WINNERS: the Best Graphic Novel or Comic Hugo Award

The 2020 Hugo Awards were officially announced last week. 17 Hugo Awards are distributed (plus some extras) but one of my favorite categories is the Award for Best Graphic Story or Comic. Here are the 6 shortlisted titles for this year’s award.

The Wicked + the Divine: Okay by Kieron Gillen and Jamie McKelvie

The final volume of Gillen & McKelvie’s mythological series, in which every 90 years, 12 gods appear on Earth as humans. They are loved. They are hated. And in two years, they are dead. Luminescent artwork makes larger than life deities pop off the page as WicDiv spirals towards its grand conclusion. A great choice for fans of Neil Gaiman or Bill Willingham’s Fables series.

Want to start from the top? Pick up The Faust Act.
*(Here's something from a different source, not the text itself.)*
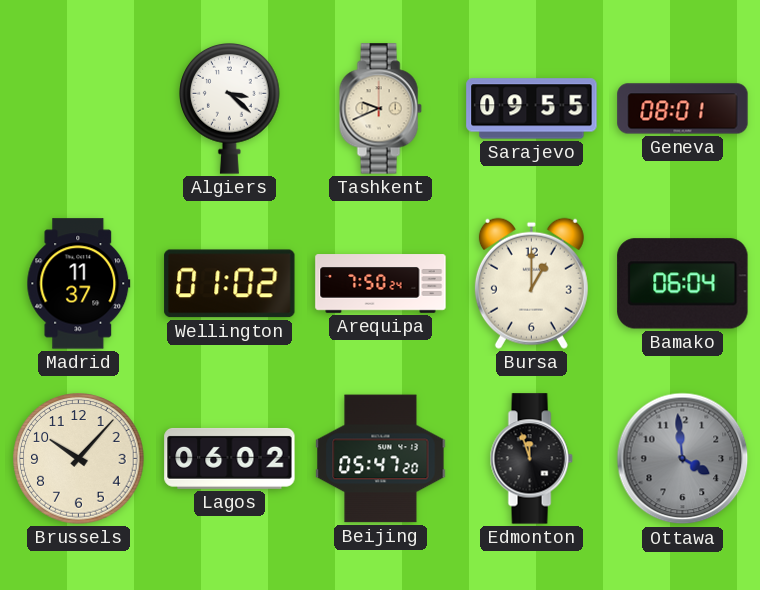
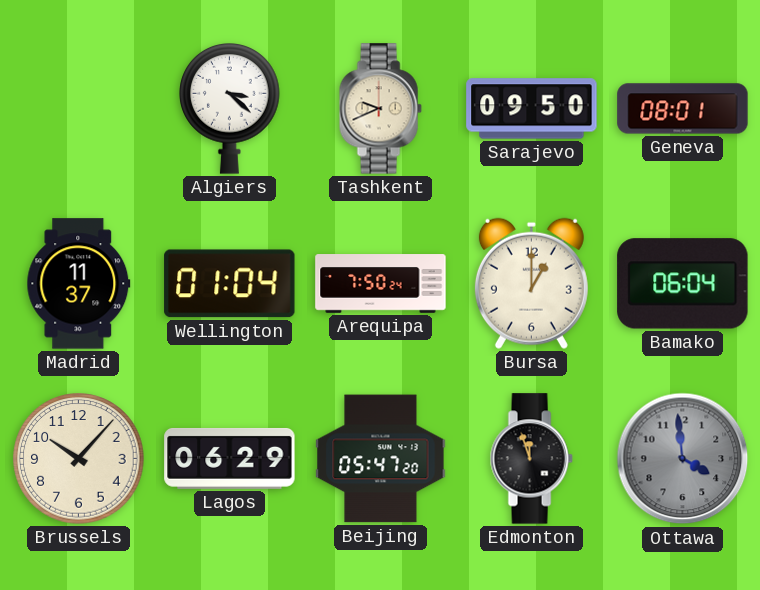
Sarajevo: 09:55 -> 09:50
Wellington: 01:02 -> 01:04
Lagos: 06:02 -> 06:29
Paper Girls, Vol. 6 by Brian K. Vaughan

In the final delivery of the Vaughan’s Paper Girls saga, the paper girls of 1988 must find their way back to each other, to home, and possibly end the great time war in which they’ve been caught up. Chiang’s artwork is as strong as ever and the series concludes just as Amazon picked it up as a live action adaptation. For fans of time travel, 1980s nostalgia, scrappy girl friendships, and Stranger Things.

New to the series? Find Paper Girls: Volume One here.
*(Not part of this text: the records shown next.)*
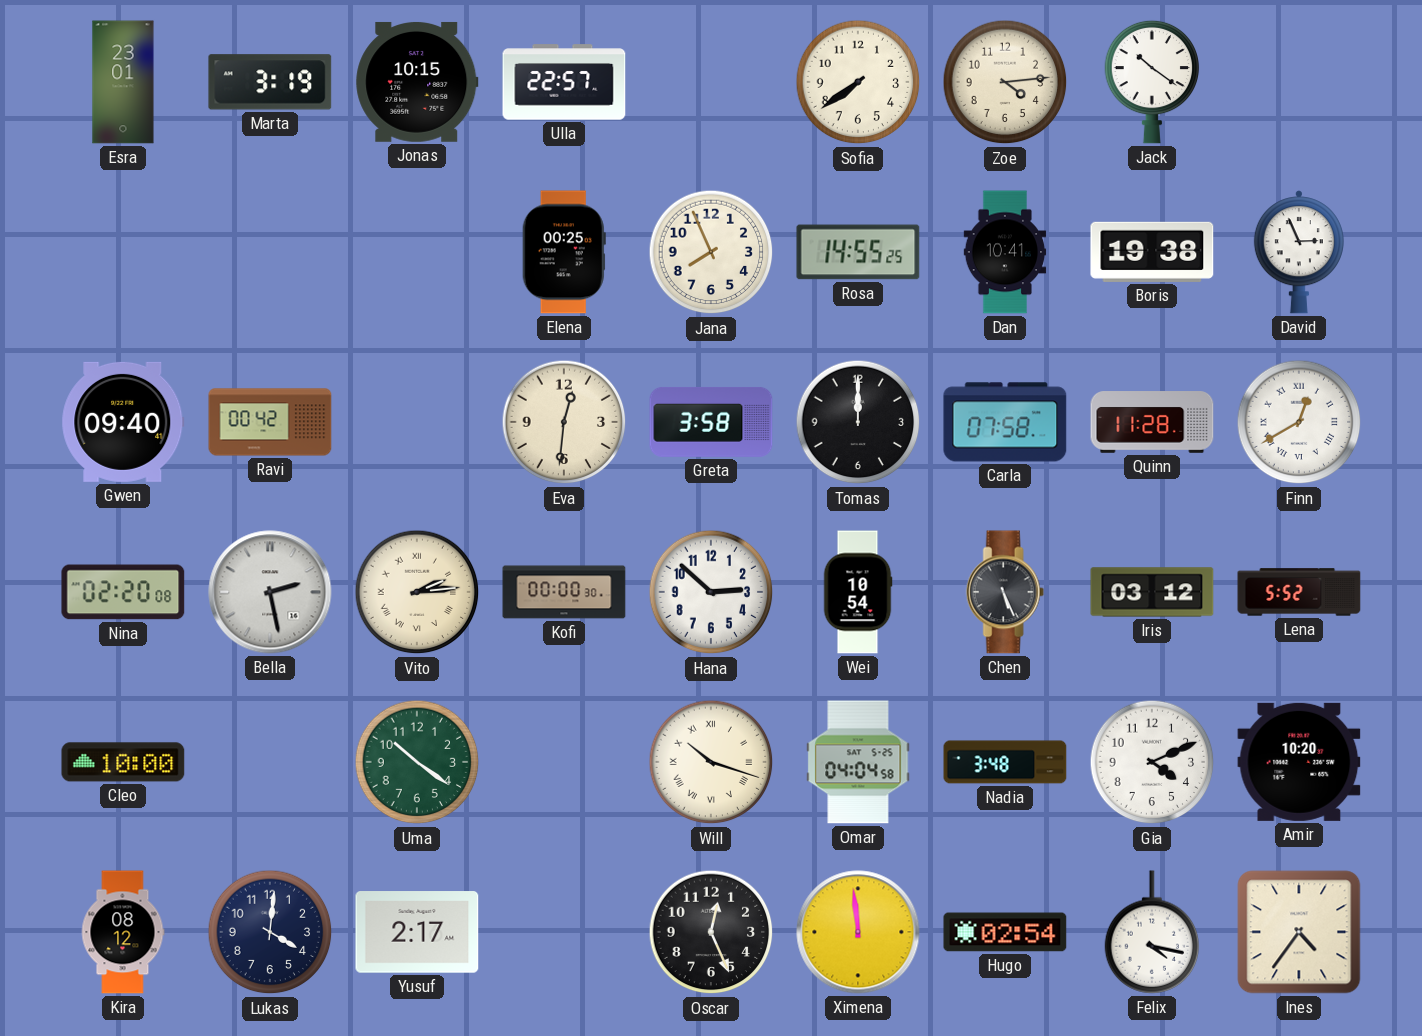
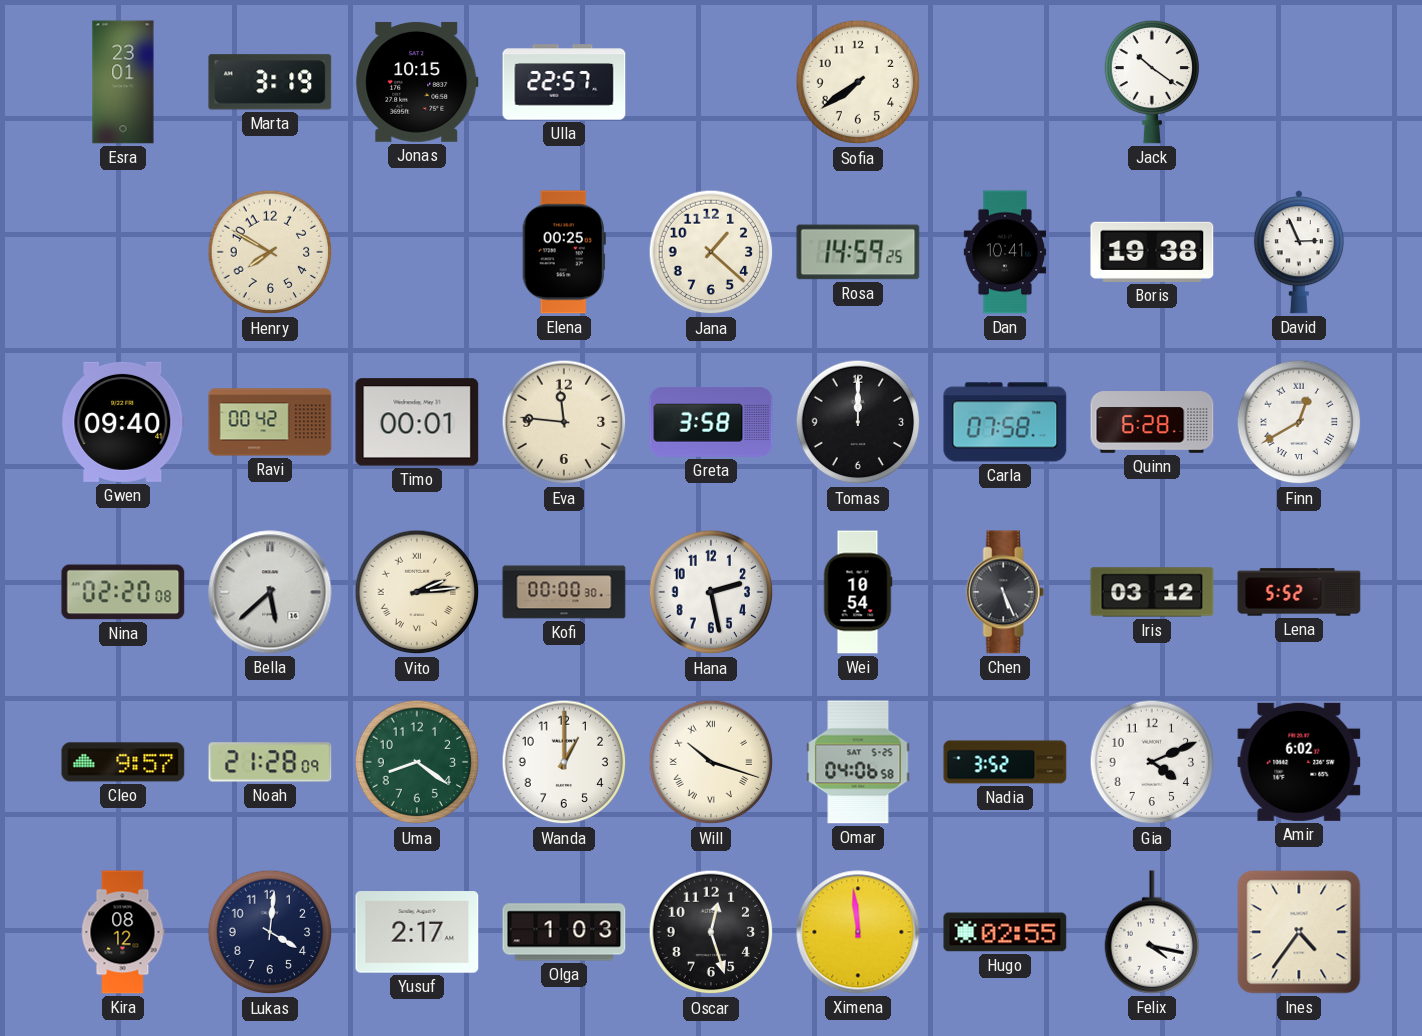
Zoe: 4:14 -> none
Henry: none -> 7:50
Jana: 7:56 -> 1:22
Rosa: 14:55 -> 14:59
Timo: none -> 00:01
Eva: 12:31 -> 11:46
Quinn: 11:28 -> 6:28
Bella: 2:28 -> 5:38
Hana: 2:52 -> 2:28
Cleo: 10:00 -> 9:57
Noah: none -> 21:28
Uma: 10:21 -> 8:21
Wanda: none -> 1:00
Omar: 04:04 -> 04:06
Nadia: 3:48 -> 3:52
Amir: 10:20 -> 6:02
Olga: none -> 1:03
Oscar: 12:26 -> 12:27
Hugo: 02:54 -> 02:55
Mooncakes by Wendy Xu and Suzanne Walker

Nova Huang works at her grandmothers’ bookshop, loaning out spell books, investigating strange occurrences in their town, and learning about magic – as any teen witch would, really. Then one night, she finds Tam, her childhood crush/friendly local werewolf, battling a horse demon in the woods – and discovers that someone out there wants to harness the power of a werewolf transformation for nefarious purposes of their own. Nova and Tam team up to discover the secrets of wolf magic, take out the bad guys, and rekindle their almost-romance along the way.
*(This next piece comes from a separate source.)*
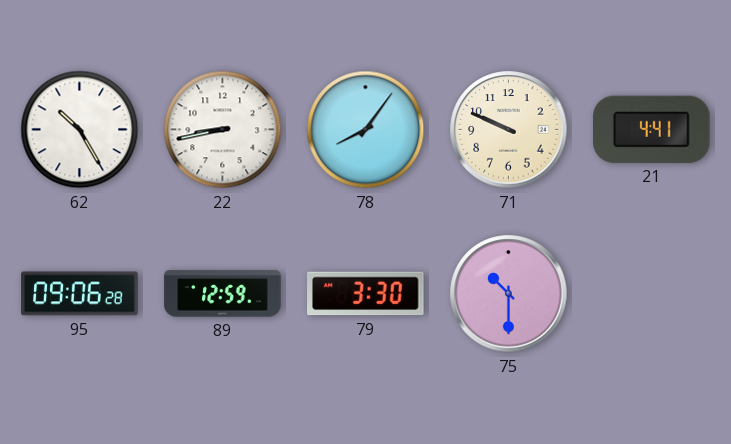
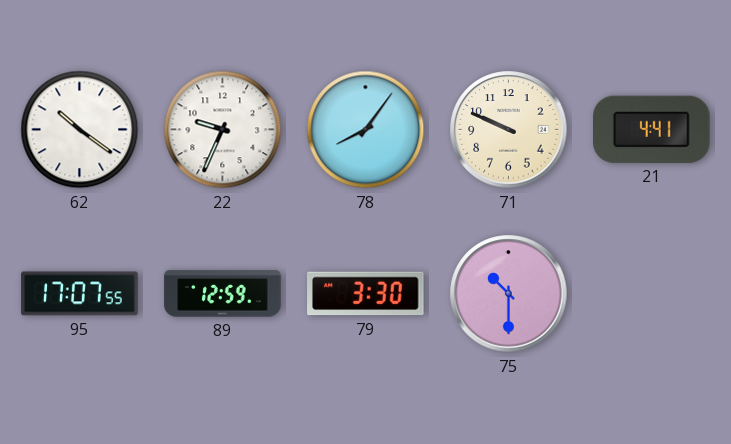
62: 10:25 -> 10:21
22: 8:43 -> 9:34
95: 09:06 -> 17:07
Monstress: the Chosen by Marjorie Liu

Maika Halfwolf is an Arcanic – a magical creature who can pass for human, and who is ever at risk from the Cumaea, a group of sorceresses who consume Arcanics to fuel their own power. Sana Takeda’s artwork is beautiful and the action slows just a little as characters discover themselves and truths about their own pasts.

Liu and Takeda always pack a lot into every volume, so refresh your memory beginning with Volume One: Awakening.

Die: Fantasy Heartbreaker by Kieron Gillen

Kieron Gillen manages two entries for this year’s Hugos. When they were teenagers, 6 kids found themselves magically transported into a D&D-esque world. Only 5 returned to the real world. 25 years later, they’re transported back into the game they escaped to face what they left behind there. A blend of “Gothic Jumanji,” plenty of world building, and nods to geek culture make this an easy recommendation for fans of Ready Player One, D&D, and Stephen King’s IT.

And last, but definitely not least, the Winner is…

LaGuardia by Nnedi Okorafor

In a world where literal aliens have come to Earth and integrated here, Future Nwafor Chukwuebuka smuggles an illegal alien plant through LaGuardia International and back to her grandmother’s apartment in the Bronx. In the face of interrogations, travel bans, and her pregnancy, Future’s entire world begins to change. Recommended for fans of “aliens live among us” sci-fi, sentient plants, and N.K. Jemisin.